Puede un católico rezar con quien no tiene Fe católica
Mismo si por razones logísticas o de otro tipo esta eventualidad no se verificara, el mufti pidió a su comunidad en Damasco que “acepte el apelo hecho por el papa a todas las religiones, de rezar por la paz en Siria”. Los musulmanes sirios serán invitados a rezar por la paz simultáneamente con el papa, en las mezquitas de Damasco y en todo el territorio nacional.
Grupos musulmanes, comunidades tribales, drusos, ismaelitas, y otros componentes de Siria unidos en oración con el Papa
El gran mufti de Siria, Ahmad Badreddin Hassou, líder espiritual del islam sunita en dicho país, se dijo profundamente tocado por el apelo que ayer hizo el papa por la paz en Siria antes de la oración del ángelus. Y expresó su deseo de estar presente en la plaza de San Pedro para la vigilia de oración por la paz en Siria, anunciada por el santo padre el sábado 7 de septiembre.
Como indicó la agencia Fides, un pedido fue enviado por le líder islámico al nuncio apostólico en Damasco. Mons. Mario Zenari, y en los próximos días se evaluará la posibilidad de concretizar este deseo. Mismo si por razones logísticas o de otro tipo esta eventualidad no se verificara, el mufti pidió a su comunidad en Damasco que “acepte el apelo hecho por el papa a todas las religiones, de rezar por la paz en Siria”. Los musulmanes sirios serán invitados a rezar por la paz simultáneamente con el papa, en las mezquitas de Damasco y en todo el territorio nacional.
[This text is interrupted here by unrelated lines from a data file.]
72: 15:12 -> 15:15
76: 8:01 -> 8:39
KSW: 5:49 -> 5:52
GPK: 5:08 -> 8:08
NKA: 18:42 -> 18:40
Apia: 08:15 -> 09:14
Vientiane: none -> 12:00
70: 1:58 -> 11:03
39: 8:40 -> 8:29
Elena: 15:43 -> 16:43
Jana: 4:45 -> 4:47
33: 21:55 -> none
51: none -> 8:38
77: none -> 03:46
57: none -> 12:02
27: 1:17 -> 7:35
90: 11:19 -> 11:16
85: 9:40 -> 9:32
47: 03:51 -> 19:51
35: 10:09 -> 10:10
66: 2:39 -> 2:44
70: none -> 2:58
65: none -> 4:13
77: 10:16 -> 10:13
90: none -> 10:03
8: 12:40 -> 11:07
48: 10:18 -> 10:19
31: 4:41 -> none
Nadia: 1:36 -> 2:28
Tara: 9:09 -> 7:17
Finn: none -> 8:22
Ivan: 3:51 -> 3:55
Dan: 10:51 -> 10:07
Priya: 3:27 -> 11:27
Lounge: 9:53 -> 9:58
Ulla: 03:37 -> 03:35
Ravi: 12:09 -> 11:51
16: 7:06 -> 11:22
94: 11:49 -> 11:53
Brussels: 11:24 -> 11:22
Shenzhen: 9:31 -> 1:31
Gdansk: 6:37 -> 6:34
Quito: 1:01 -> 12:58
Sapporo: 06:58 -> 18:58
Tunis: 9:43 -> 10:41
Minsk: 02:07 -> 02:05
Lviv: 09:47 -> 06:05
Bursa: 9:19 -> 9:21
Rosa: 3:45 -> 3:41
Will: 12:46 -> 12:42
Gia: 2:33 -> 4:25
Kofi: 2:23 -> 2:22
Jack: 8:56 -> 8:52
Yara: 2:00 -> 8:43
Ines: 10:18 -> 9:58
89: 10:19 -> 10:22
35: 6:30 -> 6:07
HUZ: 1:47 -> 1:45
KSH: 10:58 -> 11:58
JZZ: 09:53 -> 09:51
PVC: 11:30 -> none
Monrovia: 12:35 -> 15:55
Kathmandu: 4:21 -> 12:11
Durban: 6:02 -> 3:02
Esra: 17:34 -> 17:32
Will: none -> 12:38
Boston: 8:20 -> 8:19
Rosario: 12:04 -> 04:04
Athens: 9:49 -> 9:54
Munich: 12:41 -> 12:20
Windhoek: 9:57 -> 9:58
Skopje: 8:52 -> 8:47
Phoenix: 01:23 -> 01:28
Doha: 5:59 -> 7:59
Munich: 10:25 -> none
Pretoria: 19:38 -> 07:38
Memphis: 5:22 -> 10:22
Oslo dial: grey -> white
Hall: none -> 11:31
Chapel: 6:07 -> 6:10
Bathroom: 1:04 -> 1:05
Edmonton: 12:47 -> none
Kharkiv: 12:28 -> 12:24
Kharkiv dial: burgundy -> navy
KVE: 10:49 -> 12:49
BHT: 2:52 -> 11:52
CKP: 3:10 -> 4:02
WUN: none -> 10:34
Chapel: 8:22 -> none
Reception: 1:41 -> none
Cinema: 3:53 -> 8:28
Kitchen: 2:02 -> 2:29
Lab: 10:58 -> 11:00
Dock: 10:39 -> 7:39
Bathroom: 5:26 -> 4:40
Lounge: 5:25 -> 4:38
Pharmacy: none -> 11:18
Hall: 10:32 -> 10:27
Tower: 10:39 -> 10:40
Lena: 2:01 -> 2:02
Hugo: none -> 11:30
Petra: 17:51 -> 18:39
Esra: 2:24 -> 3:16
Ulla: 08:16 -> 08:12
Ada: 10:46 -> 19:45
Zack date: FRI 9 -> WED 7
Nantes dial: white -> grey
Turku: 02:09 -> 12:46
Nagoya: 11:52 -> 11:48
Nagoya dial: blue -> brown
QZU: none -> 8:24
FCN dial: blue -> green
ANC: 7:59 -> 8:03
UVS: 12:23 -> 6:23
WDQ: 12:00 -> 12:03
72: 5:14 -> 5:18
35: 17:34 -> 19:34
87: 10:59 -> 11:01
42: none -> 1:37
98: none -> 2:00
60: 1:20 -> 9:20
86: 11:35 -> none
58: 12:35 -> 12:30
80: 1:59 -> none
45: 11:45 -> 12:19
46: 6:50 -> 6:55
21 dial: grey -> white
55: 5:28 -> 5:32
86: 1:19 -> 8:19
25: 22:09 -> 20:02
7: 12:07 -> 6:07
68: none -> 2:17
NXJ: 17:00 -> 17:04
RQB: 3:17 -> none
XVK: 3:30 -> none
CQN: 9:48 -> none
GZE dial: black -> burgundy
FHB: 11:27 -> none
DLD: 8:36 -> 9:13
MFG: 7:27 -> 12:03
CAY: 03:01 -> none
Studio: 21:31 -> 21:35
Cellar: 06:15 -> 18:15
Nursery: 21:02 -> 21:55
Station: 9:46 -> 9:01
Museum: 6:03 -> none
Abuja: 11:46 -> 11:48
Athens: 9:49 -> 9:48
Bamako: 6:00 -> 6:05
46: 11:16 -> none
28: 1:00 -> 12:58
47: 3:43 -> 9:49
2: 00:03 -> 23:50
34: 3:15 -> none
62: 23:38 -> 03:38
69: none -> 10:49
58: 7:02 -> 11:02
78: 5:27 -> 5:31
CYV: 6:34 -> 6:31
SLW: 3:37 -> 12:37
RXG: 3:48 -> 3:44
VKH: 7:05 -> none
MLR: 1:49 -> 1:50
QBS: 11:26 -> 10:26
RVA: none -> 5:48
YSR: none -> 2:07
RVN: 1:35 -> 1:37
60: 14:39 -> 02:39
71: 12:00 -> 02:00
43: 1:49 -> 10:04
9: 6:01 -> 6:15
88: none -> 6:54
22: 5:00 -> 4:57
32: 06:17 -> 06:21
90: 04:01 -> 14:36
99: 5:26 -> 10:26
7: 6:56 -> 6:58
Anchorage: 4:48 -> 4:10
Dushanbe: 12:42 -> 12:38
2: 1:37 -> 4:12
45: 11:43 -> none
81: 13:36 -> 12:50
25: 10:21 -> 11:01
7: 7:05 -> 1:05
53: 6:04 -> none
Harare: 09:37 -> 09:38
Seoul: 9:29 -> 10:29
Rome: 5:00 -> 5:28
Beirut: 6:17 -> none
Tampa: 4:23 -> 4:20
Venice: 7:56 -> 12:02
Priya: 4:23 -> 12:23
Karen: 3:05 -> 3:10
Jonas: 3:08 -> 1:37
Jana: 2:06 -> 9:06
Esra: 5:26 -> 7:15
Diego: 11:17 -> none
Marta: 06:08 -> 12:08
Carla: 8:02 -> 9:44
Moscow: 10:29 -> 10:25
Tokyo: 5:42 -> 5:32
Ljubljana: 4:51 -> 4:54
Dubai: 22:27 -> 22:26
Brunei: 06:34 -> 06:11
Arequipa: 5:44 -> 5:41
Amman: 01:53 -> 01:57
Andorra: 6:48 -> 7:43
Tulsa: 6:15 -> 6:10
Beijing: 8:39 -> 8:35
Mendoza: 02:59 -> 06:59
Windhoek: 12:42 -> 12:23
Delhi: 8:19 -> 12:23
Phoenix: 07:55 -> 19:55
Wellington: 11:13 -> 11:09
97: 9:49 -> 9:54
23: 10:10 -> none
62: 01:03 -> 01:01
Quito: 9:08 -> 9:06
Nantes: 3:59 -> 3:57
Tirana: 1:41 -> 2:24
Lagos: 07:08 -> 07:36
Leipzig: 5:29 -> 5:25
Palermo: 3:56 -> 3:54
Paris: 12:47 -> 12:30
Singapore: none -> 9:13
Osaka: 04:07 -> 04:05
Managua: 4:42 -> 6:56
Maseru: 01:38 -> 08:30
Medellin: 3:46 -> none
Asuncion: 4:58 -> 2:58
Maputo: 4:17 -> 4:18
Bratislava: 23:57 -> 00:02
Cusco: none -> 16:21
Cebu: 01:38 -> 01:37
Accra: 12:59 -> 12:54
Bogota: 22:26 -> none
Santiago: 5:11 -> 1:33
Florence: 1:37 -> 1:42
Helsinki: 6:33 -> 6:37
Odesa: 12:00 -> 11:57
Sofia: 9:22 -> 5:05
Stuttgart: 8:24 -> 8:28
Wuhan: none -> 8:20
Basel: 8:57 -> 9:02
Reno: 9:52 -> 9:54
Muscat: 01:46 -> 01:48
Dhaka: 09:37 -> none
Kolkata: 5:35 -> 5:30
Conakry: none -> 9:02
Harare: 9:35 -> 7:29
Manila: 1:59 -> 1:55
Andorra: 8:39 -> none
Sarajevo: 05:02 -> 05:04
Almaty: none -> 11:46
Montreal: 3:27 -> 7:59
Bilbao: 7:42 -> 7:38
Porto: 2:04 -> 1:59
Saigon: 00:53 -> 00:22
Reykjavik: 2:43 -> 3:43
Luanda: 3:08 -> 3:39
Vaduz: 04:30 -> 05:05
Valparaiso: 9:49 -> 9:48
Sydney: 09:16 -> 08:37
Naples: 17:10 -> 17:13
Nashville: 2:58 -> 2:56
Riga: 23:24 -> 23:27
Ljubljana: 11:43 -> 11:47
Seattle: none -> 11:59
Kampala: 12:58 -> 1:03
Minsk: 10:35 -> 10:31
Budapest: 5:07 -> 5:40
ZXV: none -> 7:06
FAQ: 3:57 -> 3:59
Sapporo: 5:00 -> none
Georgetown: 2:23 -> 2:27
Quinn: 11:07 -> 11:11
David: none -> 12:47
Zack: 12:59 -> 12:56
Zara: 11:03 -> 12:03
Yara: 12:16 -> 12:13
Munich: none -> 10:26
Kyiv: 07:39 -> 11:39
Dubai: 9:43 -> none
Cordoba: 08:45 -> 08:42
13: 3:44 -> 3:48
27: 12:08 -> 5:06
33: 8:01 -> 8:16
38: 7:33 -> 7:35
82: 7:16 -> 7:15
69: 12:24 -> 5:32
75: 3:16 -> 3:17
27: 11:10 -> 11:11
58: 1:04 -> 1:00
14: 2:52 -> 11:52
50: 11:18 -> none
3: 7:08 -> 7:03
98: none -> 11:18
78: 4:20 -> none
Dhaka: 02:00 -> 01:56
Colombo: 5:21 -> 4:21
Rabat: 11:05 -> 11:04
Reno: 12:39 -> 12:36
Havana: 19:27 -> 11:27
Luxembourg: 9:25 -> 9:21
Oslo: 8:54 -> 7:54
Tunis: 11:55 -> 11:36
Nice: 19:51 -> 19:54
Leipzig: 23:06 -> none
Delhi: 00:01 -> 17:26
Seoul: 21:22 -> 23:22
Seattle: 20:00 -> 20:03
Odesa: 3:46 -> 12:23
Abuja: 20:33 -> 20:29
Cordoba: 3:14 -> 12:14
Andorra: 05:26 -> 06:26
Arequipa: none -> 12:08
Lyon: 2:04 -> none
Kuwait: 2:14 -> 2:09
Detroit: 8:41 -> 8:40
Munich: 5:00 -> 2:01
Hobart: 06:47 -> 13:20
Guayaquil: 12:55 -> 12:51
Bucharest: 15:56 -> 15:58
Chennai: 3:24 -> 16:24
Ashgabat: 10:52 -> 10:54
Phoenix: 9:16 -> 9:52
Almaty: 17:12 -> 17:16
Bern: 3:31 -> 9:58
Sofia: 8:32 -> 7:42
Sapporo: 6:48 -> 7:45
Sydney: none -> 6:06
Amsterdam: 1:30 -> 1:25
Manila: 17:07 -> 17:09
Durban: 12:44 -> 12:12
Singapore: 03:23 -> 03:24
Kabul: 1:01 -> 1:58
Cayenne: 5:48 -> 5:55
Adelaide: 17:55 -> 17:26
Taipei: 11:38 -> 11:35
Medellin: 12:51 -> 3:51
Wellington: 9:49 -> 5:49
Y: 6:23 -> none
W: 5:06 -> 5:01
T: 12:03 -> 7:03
Según el mufti, “todos se dan cuenta que el papa es un padre que tiene en su corazón el futuro del pueblo sirio, y que quiere proteger a toda la sociedad siria, en sus diversas componentes, para que no sea destruida por las divisiones religiosas o por los fanatismos”.
Como supo Fides de fuentes locales, grupos musulmanes, comunidades tribales, drusos, ismaelitas, y otros componentes de la sociedad de Siria se unirán en la oración.
Fuente: Católicos on line
Comentario Druídico: Esto dice el Papa Pío XI en Mortalium animos
1.- Ansia universal de paz y fraternidad
Nunca quizás como en los actuales tiempos se ha apoderado del corazón de todos los hombres un tan vehemente deseo de fortalecer y aplicar al bien común de la sociedad humana los vínculos de fraternidad que, en virtud de nuestro común origen y naturaleza, nos unen y enlazan a unos con otros.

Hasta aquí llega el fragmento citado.